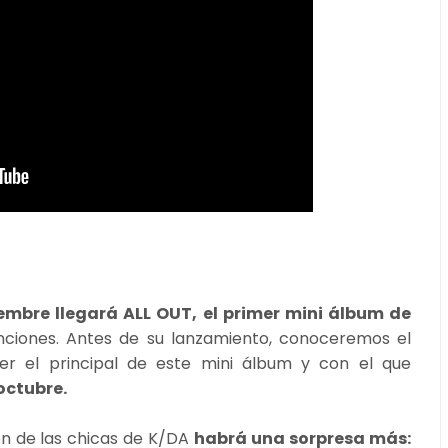
iembre llegará ALL OUT, el primer mini álbum de
nciones. Antes de su lanzamiento, conoceremos el
r el principal de este mini álbum y con el que
 octubre.
ón de las chicas de K/DA
habrá una sorpresa más:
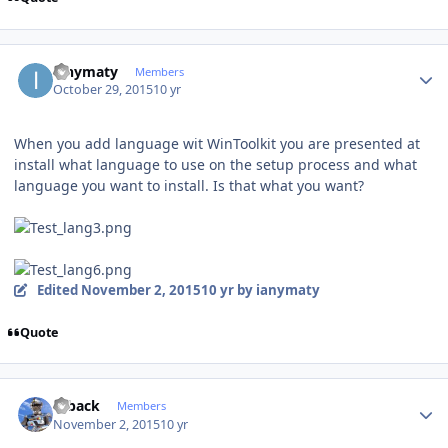
Author stats
ianymaty
Members
October 29, 2015
10 yr
When you add language wit WinToolkit you are presented at
install what language to use on the setup process and what
language you want to install. Is that what you want?
Edited
November 2, 2015
10 yr
by ianymaty
Quote
Author stats
ryback
Members
November 2, 2015
10 yr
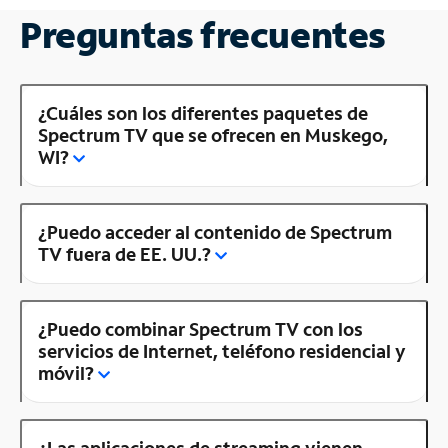
Preguntas frecuentes
¿Cuáles son los diferentes paquetes de
Spectrum TV que se ofrecen en Muskego,
WI?
¿Puedo acceder al contenido de Spectrum
TV fuera de EE. UU.?
¿Puedo combinar Spectrum TV con los
servicios de Internet, teléfono residencial y
móvil?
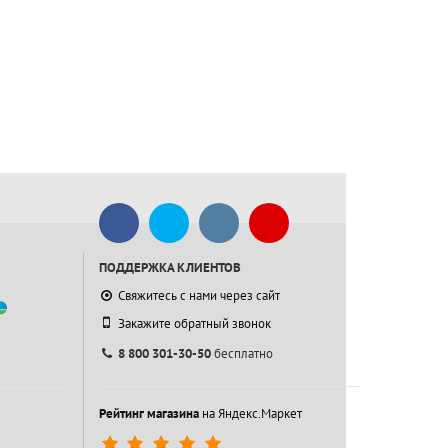
ПОДДЕРЖКА КЛИЕНТОВ
Свяжитесь с нами через сайт
Закажите обратный звонок
8 800 301-30-50
бесплатно
Рейтинг магазина
на Яндекс.Маркет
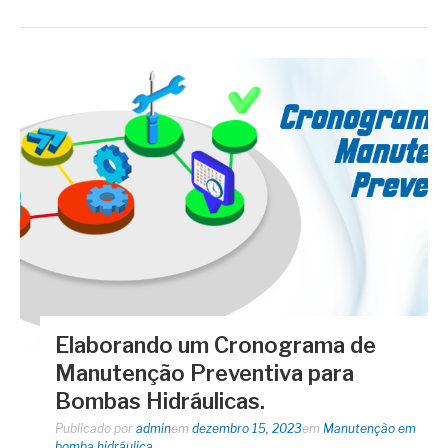
Elaborando um Cronograma de
Manutenção Preventiva para
Bombas Hidráulicas.
Publicado por
admin
em
dezembro 15, 2023
em
Manutenção em
bomba hidráulica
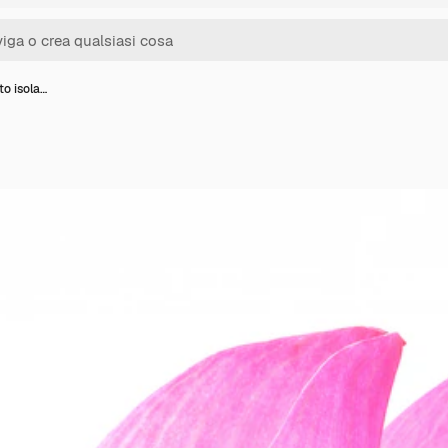
to isola…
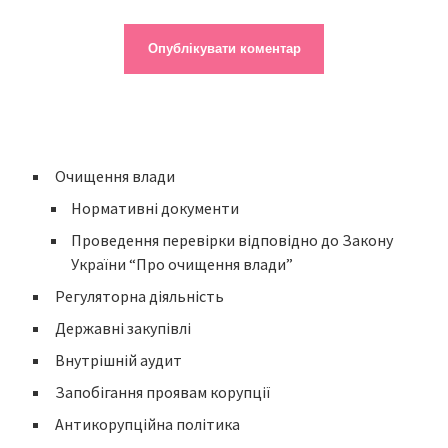
Очищення влади
Нормативні документи
Проведення перевірки відповідно до Закону
України “Про очищення влади”
Регуляторна діяльність
Державні закупівлі
Внутрішній аудит
Запобігання проявам корупції
Антикорупційна політика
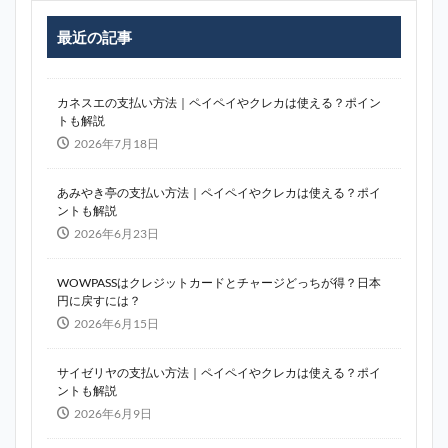
最近の記事
カネスエの支払い方法｜ペイペイやクレカは使える？ポイン
トも解説
2026年7月18日
あみやき亭の支払い方法｜ペイペイやクレカは使える？ポイ
ントも解説
2026年6月23日
WOWPASSはクレジットカードとチャージどっちが得？日本
円に戻すには？
2026年6月15日
サイゼリヤの支払い方法｜ペイペイやクレカは使える？ポイ
ントも解説
2026年6月9日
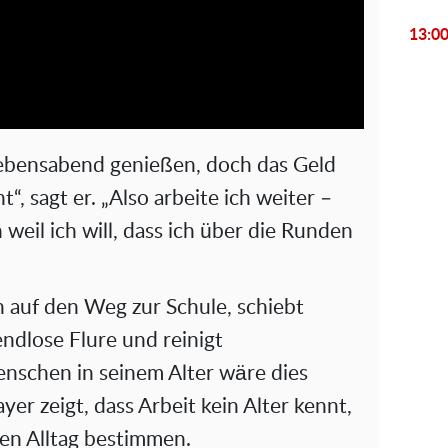
l
13:0
a
y
V
Lebensabend genießen, doch das Geld
i
“, sagt er. „Also arbeite ich weiter –
 weil ich will, dass ich über die Runden
d
e
 auf den Weg zur Schule, schiebt
o
dlose Flure und reinigt
enschen in seinem Alter wäre dies
er zeigt, dass Arbeit kein Alter kennt,
den Alltag bestimmen.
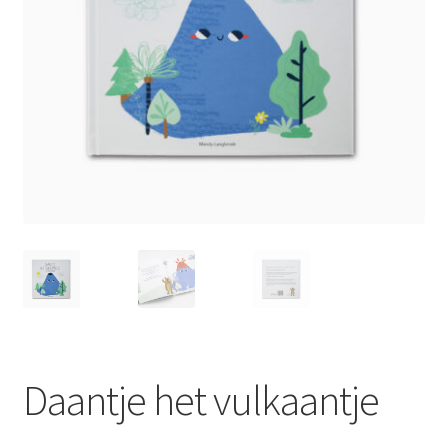
LS
TOS
HB
SCHOLEN
KOOPJES
BLOG
Daantje het vulkaantje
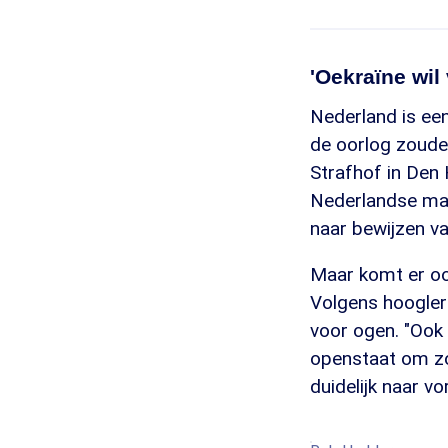
'Oekraïne wil 
Nederland is een
de oorlog zouden
Strafhof in Den
Nederlandse mar
naar bewijzen v
Maar komt er ook
Volgens hoogler
voor ogen. "Ook 
openstaat om zo
duidelijk naar v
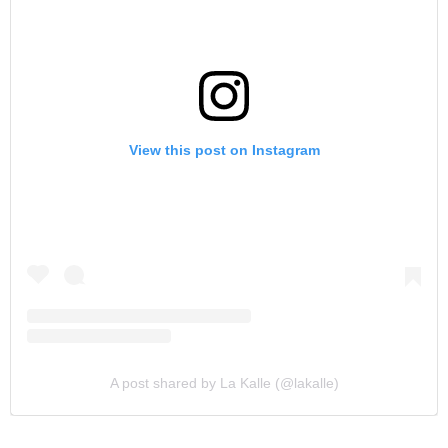
View this post on Instagram
A post shared by La Kalle (@lakalle)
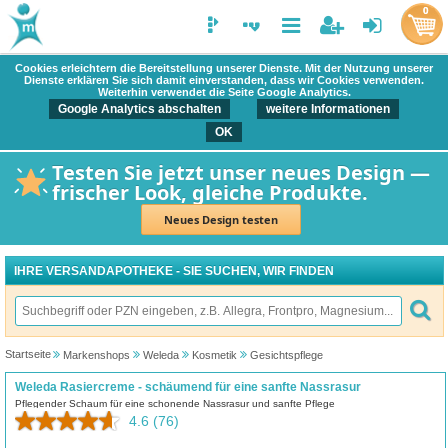
0
Cookies erleichtern die Bereitstellung unserer Dienste. Mit der Nutzung unserer
Dienste erklären Sie sich damit einverstanden, dass wir Cookies verwenden.
Weiterhin verwendet die Seite Google Analytics.
Google Analytics abschalten
weitere Informationen
OK
Testen Sie jetzt unser neues Design —
frischer Look, gleiche Produkte.
Neues Design testen
IHRE VERSANDAPOTHEKE - SIE SUCHEN, WIR FINDEN
Startseite
Markenshops
Weleda
Kosmetik
Gesichtspflege
Weleda Rasiercreme - schäumend für eine sanfte Nassrasur
Pflegender Schaum für eine schonende Nassrasur und sanfte Pflege
4.6
(76)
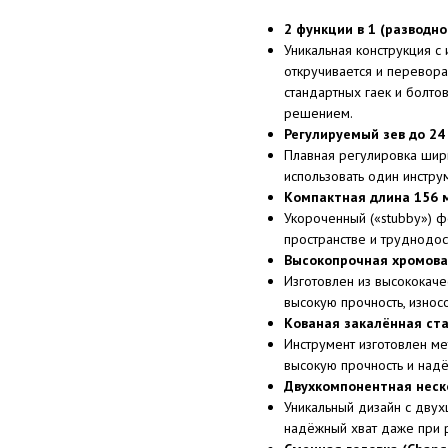
2 функции в 1 (разводн
Уникальная конструкция с
откручивается и перевора
стандартных гаек и болтов
решением.
Регулируемый зев до 24
Плавная регулировка шири
использовать один инстру
Компактная длина 156 м
Укороченный («stubby») 
пространстве и труднодос
Высокопрочная хромован
Изготовлен из высококаче
высокую прочность, износо
Кованая закалённая ст
Инструмент изготовлен ме
высокую прочность и надё
Двухкомпонентная неск
Уникальный дизайн с дву
надёжный хват даже при 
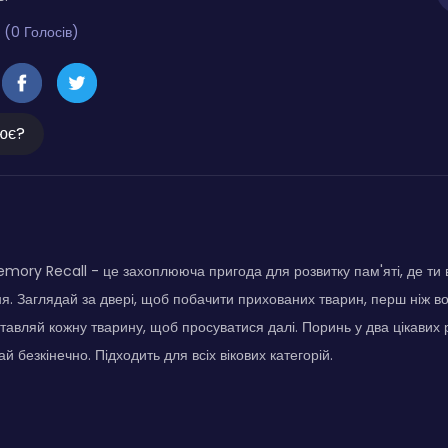
 (0 Голосів)
ює?
ory Recall - це захоплююча пригода для розвитку пам'яті, де ти 
я. Заглядай за двері, щоб побачити прихованих тварин, перш ніж во
тавляй кожну тварину, щоб просуватися далі. Поринь у два цікавих
ай безкінечно. Підходить для всіх вікових категорій.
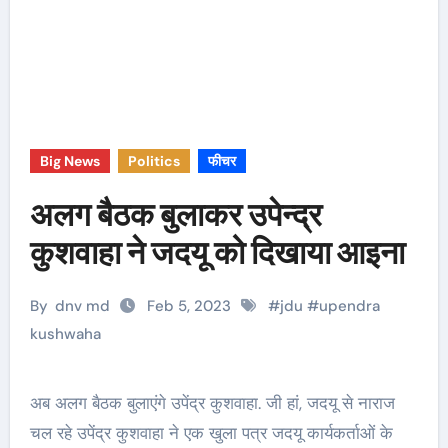
Big News
Politics
फीचर
अलग बैठक बुलाकर उपेन्द्र
कुशवाहा ने जदयू को दिखाया आइना
By
dnv md
Feb 5, 2023
#
jdu
#
upendra
kushwaha
अब अलग बैठक बुलाएंगे उपेंद्र कुशवाहा. जी हां, जदयू से नाराज
चल रहे उपेंद्र कुशवाहा ने एक खुला पत्र जदयू कार्यकर्ताओं के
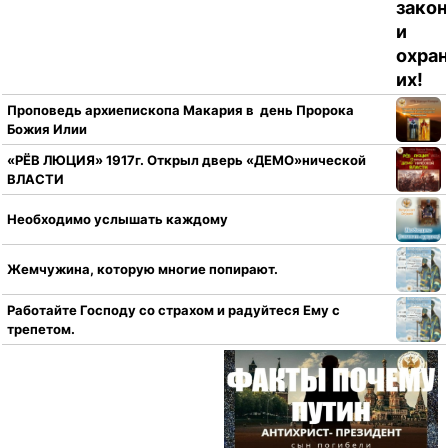
Проповедь архиепископа Макария в день Пророка
Божия Илии
«РЁВ ЛЮЦИЯ» 1917г. Открыл дверь «ДЕМО»нической
ВЛАСТИ
Необходимо услышать каждому
Жемчужина, которую многие попирают.
Работайте Господу со страхом и радуйтеся Ему с
трепетом.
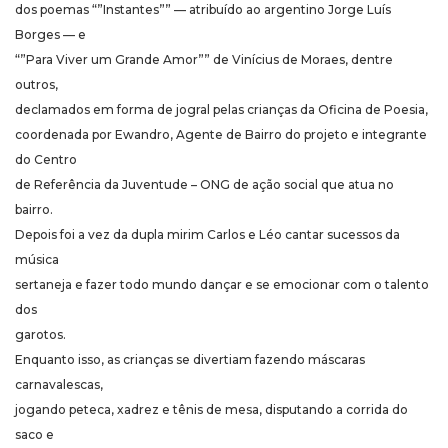
dos poemas “”Instantes”” — atribuído ao argentino Jorge Luís
Borges — e
“”Para Viver um Grande Amor”” de Vinícius de Moraes, dentre
outros,
declamados em forma de jogral pelas crianças da Oficina de Poesia,
coordenada por Ewandro, Agente de Bairro do projeto e integrante
do Centro
de Referência da Juventude – ONG de ação social que atua no
bairro.
Depois foi a vez da dupla mirim Carlos e Léo cantar sucessos da
música
sertaneja e fazer todo mundo dançar e se emocionar com o talento
dos
garotos.
Enquanto isso, as crianças se divertiam fazendo máscaras
carnavalescas,
jogando peteca, xadrez e tênis de mesa, disputando a corrida do
saco e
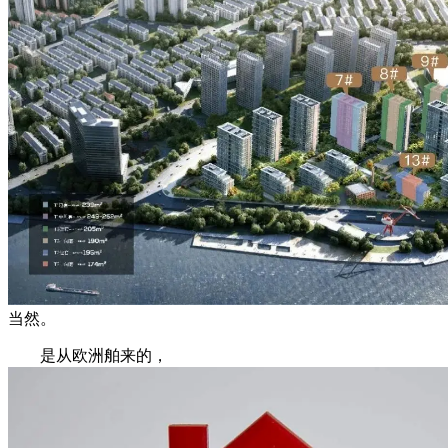
当然。
是从欧洲舶来的，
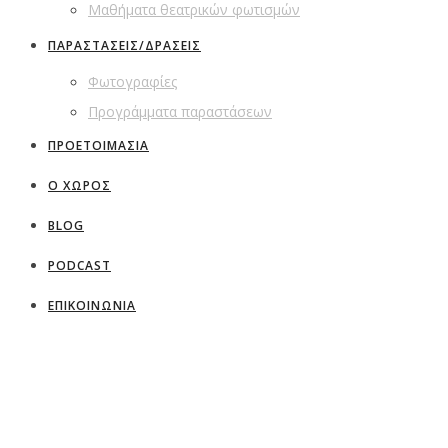
Μαθήματα θεατρικών φωτισμών
ΠΑΡΑΣΤΑΣΕΙΣ/ΔΡΑΣΕΙΣ
Φωτογραφίες
Προγράμματα παραστάσεων
ΠΡΟΕΤΟΙΜΑΣΙΑ
Ο ΧΩΡΟΣ
BLOG
PODCAST
ΕΠΙΚΟΙΝΩΝΙΑ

■ **WHAT THE EXERCISE ASKS**
Once the pictures are set aside, reproduce the records in full and exactly.

■ **FINISHED EXERCISE**
iembre llegará ALL OUT, el primer mini álbum de
nciones. Antes de su lanzamiento, conoceremos el
r el principal de este mini álbum y con el que
 octubre.
ón de las chicas de K/DA
habrá una sorpresa más:
Author stats
ianymaty
Members
October 29, 2015
10 yr
When you add language wit WinToolkit you are presented at
install what language to use on the setup process and what
language you want to install. Is that what you want?
Edited
November 2, 2015
10 yr
by ianymaty
Quote
Author stats
ryback
Members
November 2, 2015
10 yr
Preguntas frecuentes
¿Cuáles son los diferentes paquetes de
Spectrum TV que se ofrecen en Muskego,
WI?
¿Puedo acceder al contenido de Spectrum
TV fuera de EE. UU.?
¿Puedo combinar Spectrum TV con los
servicios de Internet, teléfono residencial y
móvil?
ПОДДЕРЖКА КЛИЕНТОВ
Свяжитесь с нами через сайт
Закажите обратный звонок
8 800 301-30-50
бесплатно
Рейтинг магазина
на Яндекс.Маркет
Elaborando um Cronograma de
Manutenção Preventiva para
Bombas Hidráulicas.
Publicado por
admin
em
dezembro 15, 2023
em
Manutenção em
bomba hidráulica
to isola…
Очищення влади
Нормативні документи
Проведення перевірки відповідно до Закону
України “Про очищення влади”
Регуляторна діяльність
Державні закупівлі
Внутрішній аудит
Запобігання проявам корупції
Антикорупційна політика
最近の記事
カネスエの支払い方法｜ペイペイやクレカは使える？ポイン
トも解説
2026年7月18日
あみやき亭の支払い方法｜ペイペイやクレカは使える？ポイ
ントも解説
2026年6月23日
WOWPASSはクレジットカードとチャージどっちが得？日本
円に戻すには？
2026年6月15日
サイゼリヤの支払い方法｜ペイペイやクレカは使える？ポイ
ントも解説
2026年6月9日
l
13:0
a
y
V
Lebensabend genießen, doch das Geld
i
“, sagt er. „Also arbeite ich weiter –
 weil ich will, dass ich über die Runden
d
e
 auf den Weg zur Schule, schiebt
o
dlose Flure und reinigt
enschen in seinem Alter wäre dies
er zeigt, dass Arbeit kein Alter kennt,
den Alltag bestimmen.
LS
TOS
HB
SCHOLEN
KOOPJES
BLOG
Daantje het vulkaantje
'Oekraïne wil 
Nederland is een
de oorlog zouden
Strafhof in Den
Nederlandse mar
naar bewijzen v
Maar komt er ook
Volgens hoogler
voor ogen. "Ook 
openstaat om zo
duidelijk naar v
View this post on Instagram
A post shared by La Kalle (@lakalle)
0
Cookies erleichtern die Bereitstellung unserer Dienste. Mit der Nutzung unserer
Dienste erklären Sie sich damit einverstanden, dass wir Cookies verwenden.
Weiterhin verwendet die Seite Google Analytics.
Google Analytics abschalten
weitere Informationen
OK
Testen Sie jetzt unser neues Design —
frischer Look, gleiche Produkte.
Neues Design testen
IHRE VERSANDAPOTHEKE - SIE SUCHEN, WIR FINDEN
Startseite
Markenshops
Weleda
Kosmetik
Gesichtspflege
Weleda Rasiercreme - schäumend für eine sanfte Nassrasur
Pflegender Schaum für eine schonende Nassrasur und sanfte Pflege
4.6
(76)
2 функции в 1 (разводн
Уникальная конструкция с
откручивается и перевора
стандартных гаек и болтов
решением.
Регулируемый зев до 24
Плавная регулировка шири
использовать один инстру
Компактная длина 156 м
Укороченный («stubby») 
пространстве и труднодос
Высокопрочная хромован
Изготовлен из высококаче
высокую прочность, износо
Кованая закалённая ст
Инструмент изготовлен ме
высокую прочность и надё
Двухкомпонентная неск
Уникальный дизайн с дву
надёжный хват даже при 
 (0 Голосів)
ює?
ory Recall - це захоплююча пригода для розвитку пам'яті, де ти 
я. Заглядай за двері, щоб побачити прихованих тварин, перш ніж во
тавляй кожну тварину, щоб просуватися далі. Поринь у два цікавих
ай безкінечно. Підходить для всіх вікових категорій.
Big News
Politics
फीचर
अलग बैठक बुलाकर उपेन्द्र
कुशवाहा ने जदयू को दिखाया आइना
By
dnv md
Feb 5, 2023
#
jdu
#
upendra
kushwaha
अब अलग बैठक बुलाएंगे उपेंद्र कुशवाहा. जी हां, जदयू से नाराज
चल रहे उपेंद्र कुशवाहा ने एक खुला पत्र जदयू कार्यकर्ताओं के
Проповедь архиепископа Макария в день Пророка
Божия Илии
«РЁВ ЛЮЦИЯ» 1917г. Открыл дверь «ДЕМО»нической
ВЛАСТИ
Необходимо услышать каждому
Жемчужина, которую многие попирают.
Работайте Господу со страхом и радуйтеся Ему с
трепетом.
dos poemas “”Instantes”” — atribuído ao argentino Jorge Luís
Borges — e
“”Para Viver um Grande Amor”” de Vinícius de Moraes, dentre
outros,
declamados em forma de jogral pelas crianças da Oficina de Poesia,
coordenada por Ewandro, Agente de Bairro do projeto e integrante
do Centro
de Referência da Juventude – ONG de ação social que atua no
bairro.
Depois foi a vez da dupla mirim Carlos e Léo cantar sucessos da
música
sertaneja e fazer todo mundo dançar e se emocionar com o talento
dos
garotos.
Enquanto isso, as crianças se divertiam fazendo máscaras
carnavalescas,
jogando peteca, xadrez e tênis de mesa, disputando a corrida do
saco e
当然。
是从欧洲舶来的，
Μαθήματα θεατρικών φωτισμών
ΠΑΡΑΣΤΑΣΕΙΣ/ΔΡΑΣΕΙΣ
Φωτογραφίες
Προγράμματα παραστάσεων
ΠΡΟΕΤΟΙΜΑΣΙΑ
Ο ΧΩΡΟΣ
BLOG
PODCAST
ΕΠΙΚΟΙΝΩΝΙΑ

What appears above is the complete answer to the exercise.